MPI Wisconsin Machining Division v. Wisconsin Department of Industry, Labor & Human Relations

464 N.W.2d 79, 159 Wis. 2d 358, 1990 Wisc. App. LEXIS 1110
CourtCourt of Appeals of Wisconsin
DecidedNovember 27, 1990
DocketNo. 90-0844
StatusPublished
Cited by2 cases

This text of 464 N.W.2d 79 (MPI Wisconsin Machining Division v. Wisconsin Department of Industry, Labor & Human Relations) is published on Counsel Stack Legal Research, covering Court of Appeals of Wisconsin primary law. Counsel Stack provides free access to over 12 million legal documents including statutes, case law, regulations, and constitutions.

Bluebook
MPI Wisconsin Machining Division v. Wisconsin Department of Industry, Labor & Human Relations, 464 N.W.2d 79, 159 Wis. 2d 358, 1990 Wisc. App. LEXIS 1110 (Wis. Ct. App. 1990).

Opinion

CANE, P.J.

Dawn Schimmel appeals a trial court judgment reversing the decision and order of a hearing examiner representing the Equal Rights Division of the Department of Industry, Labor and Human Relations. DILHR elected not to participate in this appeal. Schim-mel contends the trial court erred by ruling that three incidents of illness involving Schimmel and members of her family were not "serious health conditions" within the meaning of the Family and Medical Leave Act (FMLA), sec. 103.10, Stats. Because Schimmel's absences to care for her daughter, KoHanna, and son, Brian, were medical leaves protected under the FMLA, we reverse the trial court's judgment.

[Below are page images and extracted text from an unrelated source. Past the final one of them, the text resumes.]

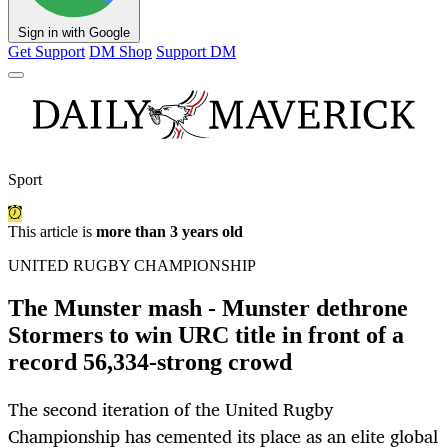
Sign in with Google
Get Support
DM Shop
Support DM
Sport
This article is
more than 3 years old
UNITED RUGBY CHAMPIONSHIP
The Munster mash - Munster dethrone
Stormers to win URC title in front of a
record 56,334-strong crowd
The second iteration of the United Rugby
Championship has cemented its place as an elite global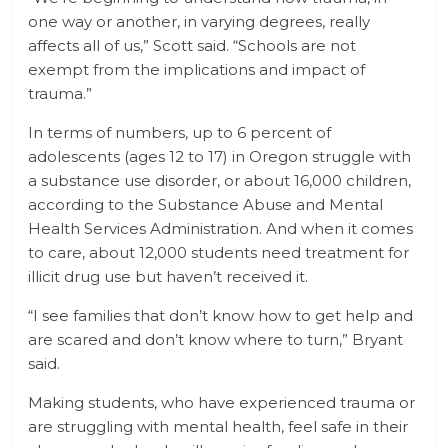
one way or another, in varying degrees, really
affects all of us,” Scott said. “Schools are not
exempt from the implications and impact of
trauma.”
In terms of numbers, up to 6 percent of
adolescents (ages 12 to 17) in Oregon struggle with
a substance use disorder, or about 16,000 children,
according to the Substance Abuse and Mental
Health Services Administration. And when it comes
to care, about 12,000 students need treatment for
illicit drug use but haven’t received it.
“I see families that don’t know how to get help and
are scared and don’t know where to turn,” Bryant
said.
Making students, who have experienced trauma or
are struggling with mental health, feel safe in their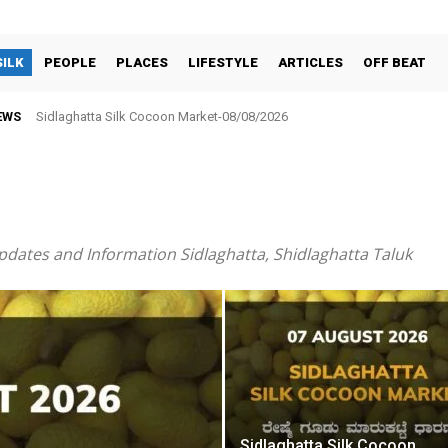
SILK
PEOPLE
PLACES
LIFESTYLE
ARTICLES
OFF BEAT
EWS
Sidlaghatta Silk Cocoon Market-08/08/2026
ಸರ್ಕಾರಿ ನೌಕರರ ಸಂಘಕ್ಕೆ ₹5.17 ಲಕ್ಷ ಉಳಿತಾಯ: ವಾರ್ಷಿಕ ಮಹಾಸಭೆಯಲ್ಲಿ ಘೋಷಣೆ
pdates and Information Sidlaghatta, Shidlaghatta Taluk
Sidlaghatta Silk Cocoon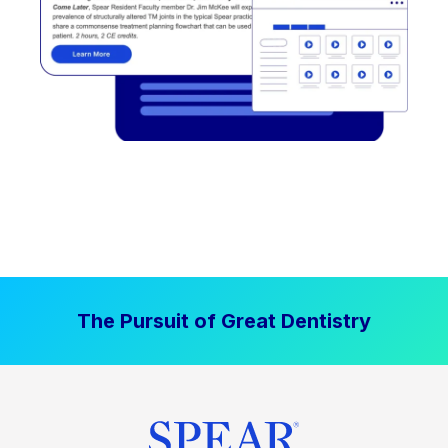
The Pursuit of Great Dentistry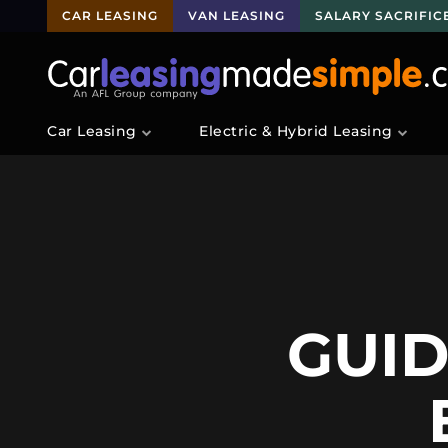
CAR LEASING
VAN LEASING
SALARY SACRIFIC
Car Leasing
Electric & Hybrid Leasing
GUID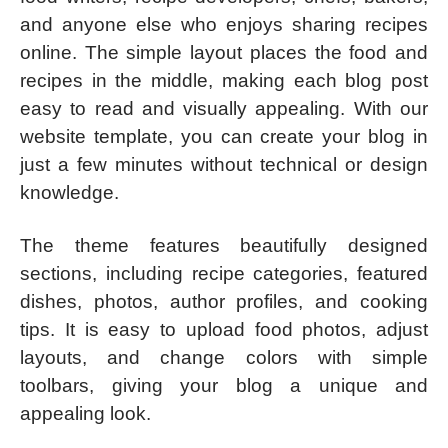
and anyone else who enjoys sharing recipes
online. The simple layout places the food and
recipes in the middle, making each blog post
easy to read and visually appealing. With our
website template, you can create your blog in
just a few minutes without technical or design
knowledge.
The theme features beautifully designed
sections, including recipe categories, featured
dishes, photos, author profiles, and cooking
tips. It is easy to upload food photos, adjust
layouts, and change colors with simple
toolbars, giving your blog a unique and
appealing look.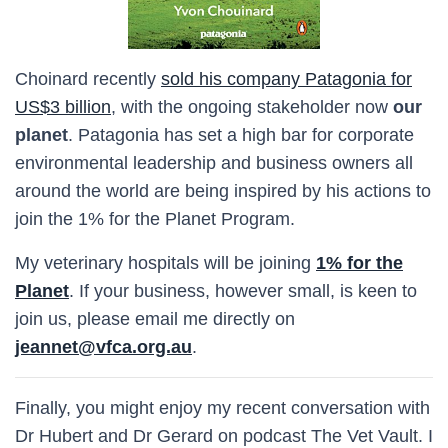
Choinard recently
sold his company Patagonia for
US$3 billion
, with the ongoing stakeholder now
our
planet
. Patagonia has set a high bar for corporate
environmental leadership and business owners all
around the world are being inspired by his actions to
join the 1% for the Planet Program.
My veterinary hospitals will be joining
1% for the
Planet
. If your business, however small, is keen to
join us, please email me directly on
jeannet@vfca.org.au
.
Finally, you might enjoy my recent conversation with
Dr Hubert and Dr Gerard on podcast The Vet Vault. I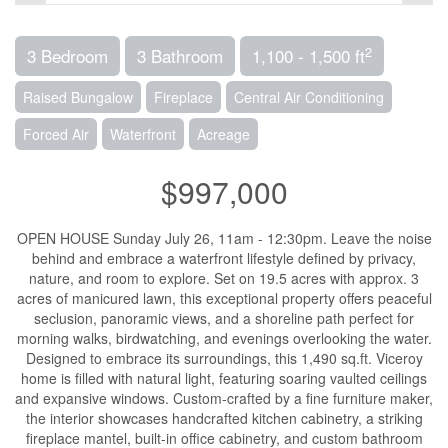
2
3 Bedroom
3 Bathroom
1,100 - 1,500 ft
Raised Bungalow
Fireplace
Central Air Conditioning
Forced Air
Waterfront
Acreage
$997,000
OPEN HOUSE Sunday July 26, 11am - 12:30pm. Leave the noise
behind and embrace a waterfront lifestyle defined by privacy,
nature, and room to explore. Set on 19.5 acres with approx. 3
acres of manicured lawn, this exceptional property offers peaceful
seclusion, panoramic views, and a shoreline path perfect for
morning walks, birdwatching, and evenings overlooking the water.
Designed to embrace its surroundings, this 1,490 sq.ft. Viceroy
home is filled with natural light, featuring soaring vaulted ceilings
and expansive windows. Custom-crafted by a fine furniture maker,
the interior showcases handcrafted kitchen cabinetry, a striking
fireplace mantel, built-in office cabinetry, and custom bathroom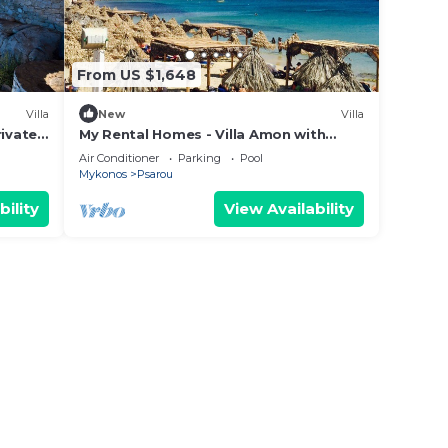
From US $1,648
Villa
New
Villa
rivate
My Rental Homes - Villa Amon with
panoramic view and private swimming
Air Conditioner
Parking
Pool
pool
Mykonos
Psarou
bility
View Availability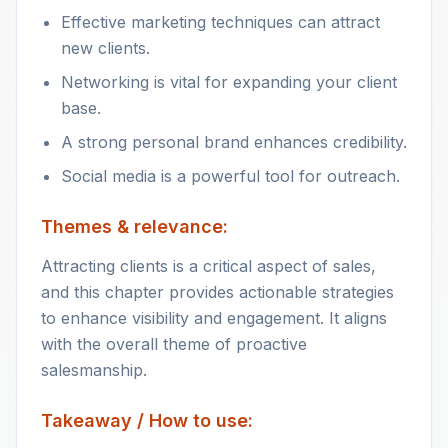
Effective marketing techniques can attract
new clients.
Networking is vital for expanding your client
base.
A strong personal brand enhances credibility.
Social media is a powerful tool for outreach.
Themes & relevance:
Attracting clients is a critical aspect of sales,
and this chapter provides actionable strategies
to enhance visibility and engagement. It aligns
with the overall theme of proactive
salesmanship.
Takeaway / How to use: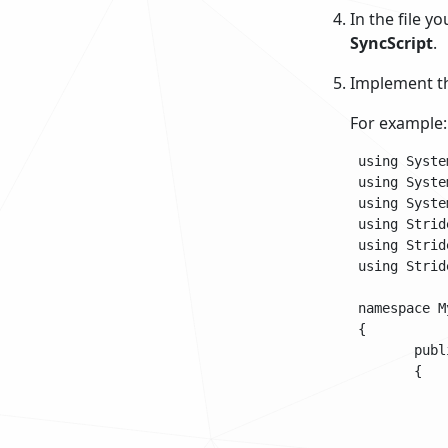
In the file y
SyncScript
.
Implement th
For example:
 using System
 using Syste
 using Syste
 using Strid
 using Strid
 using Strid
 namespace My
 {

 	public class SampleSyncScript : SyncScript

 	{			

 		public override void Update()

 		{

 			if (Game.IsRunning)
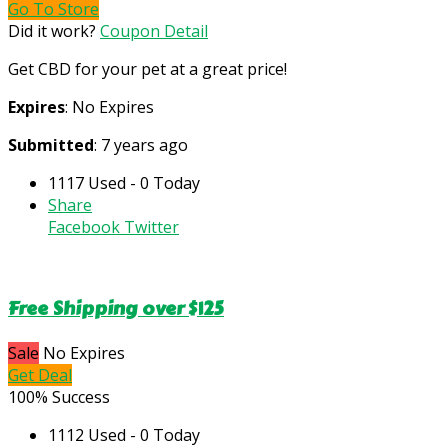
Go To Store
Did it work?
Coupon Detail
Get CBD for your pet at a great price!
Expires
: No Expires
Submitted
: 7 years ago
1117 Used - 0 Today
Share
Facebook
Twitter
Free Shipping over $125
Sale
No Expires
Get Deal
100% Success
1112 Used - 0 Today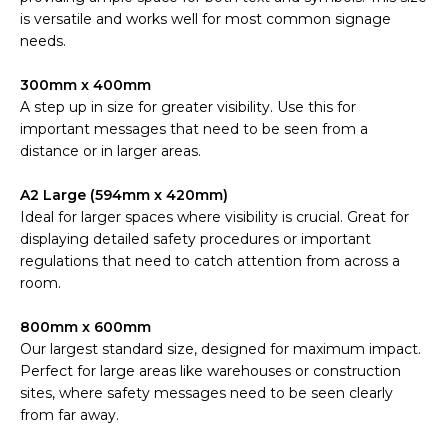
is versatile and works well for most common signage
needs.
300mm x 400mm
A step up in size for greater visibility. Use this for
important messages that need to be seen from a
distance or in larger areas.
A2 Large (594mm x 420mm)
Ideal for larger spaces where visibility is crucial. Great for
displaying detailed safety procedures or important
regulations that need to catch attention from across a
room.
800mm x 600mm
Our largest standard size, designed for maximum impact.
Perfect for large areas like warehouses or construction
sites, where safety messages need to be seen clearly
from far away.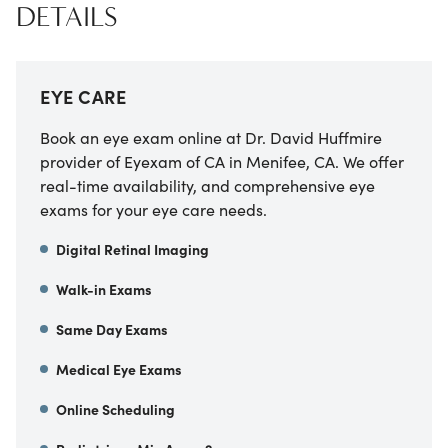
DETAILS
EYE CARE
Book an eye exam online at
Dr. David Huffmire
provider of Eyexam of CA
in
Menifee
,
CA
. We offer
real-time availability, and comprehensive eye
exams for your eye care needs.
Digital Retinal Imaging
Walk-in Exams
Same Day Exams
Medical Eye Exams
Online Scheduling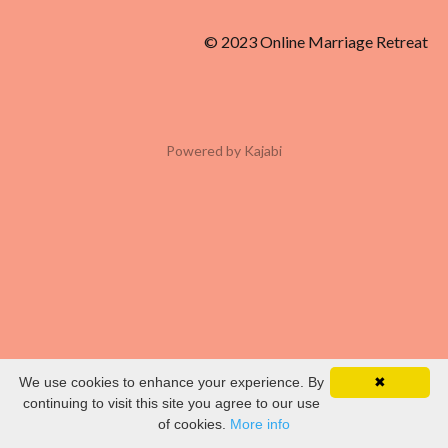
© 2023 Online Marriage Retreat
Powered by Kajabi
We use cookies to enhance your experience. By
✖
continuing to visit this site you agree to our use
of cookies.
More info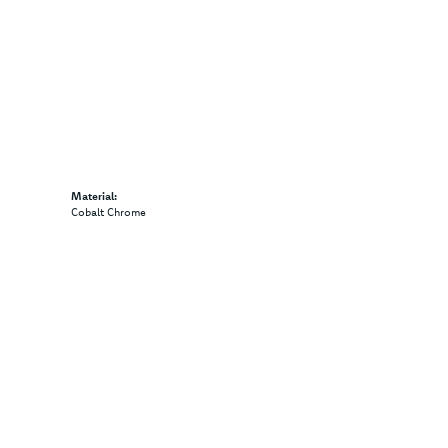
Material:
Cobalt Chrome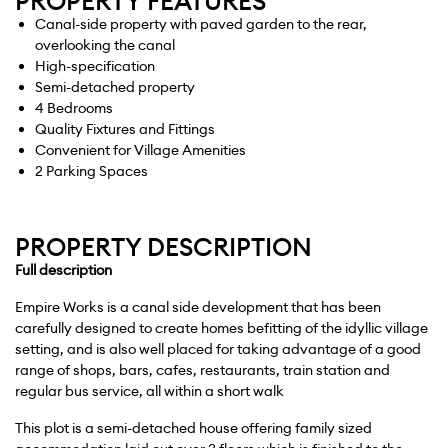
PROPERTY FEATURES
Canal-side property with paved garden to the rear,
overlooking the canal
High-specification
Semi-detached property
4 Bedrooms
Quality Fixtures and Fittings
Convenient for Village Amenities
2 Parking Spaces
PROPERTY DESCRIPTION
Full
description
Empire Works is a canal side development that has been
carefully designed to create homes befitting of the idyllic village
setting, and is also well placed for taking advantage of a good
range of shops, bars, cafes, restaurants, train station and
regular bus service, all within a short walk
This plot is a semi-detached house offering family sized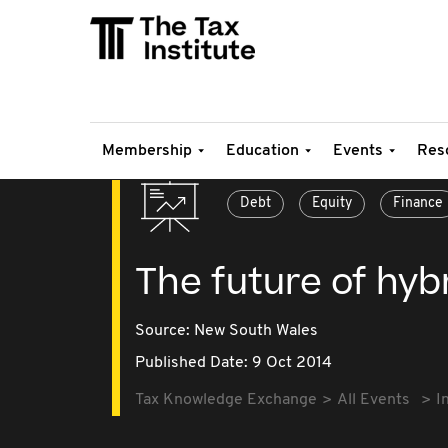
Membership
Education
Events
Res
Debt
Equity
Finance
The future of hybr
Source:
New South Wales
Published Date: 9 Oct 2014
Tax Knowledge Exchange
All Events
I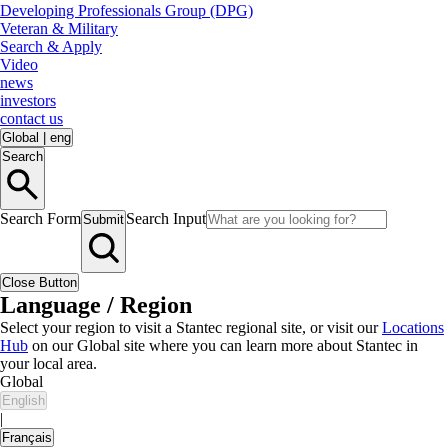
Developing Professionals Group (DPG)
Veteran & Military
Search & Apply
Video
news
investors
contact us
Global
|
eng
Search
Search Form
Search Input
Submit
Close Button
Language / Region
Select your region to visit a Stantec regional site, or visit our
Locations
Hub
on our Global site where you can learn more about Stantec in
your local area.
Global
English
|
Français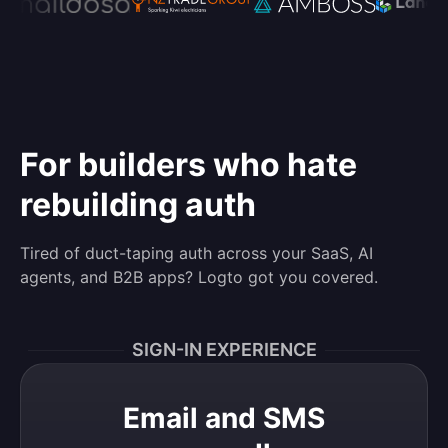
For builders who hate
rebuilding auth
Tired of duct-taping auth across your SaaS, AI
agents, and B2B apps? Logto got you covered.
SIGN-IN EXPERIENCE
Email and SMS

Schimmel was discharged for accumulating twenty-one points during a six-month period under the Absence and Lateness Policy of her employer, MPI Wisconsin Machining Division (MPI). Under MPI's policy,1 an employee who leaves work early without prior approval is assessed two points, regardless of the reason for leaving. Also, an employee who is absent without prior [364]*364approval, but calls in on the day of absence, is assessed three points, regardless of the reason for the absence. When an employee accumulates twenty-one points within a six-month period, he or she is terminated.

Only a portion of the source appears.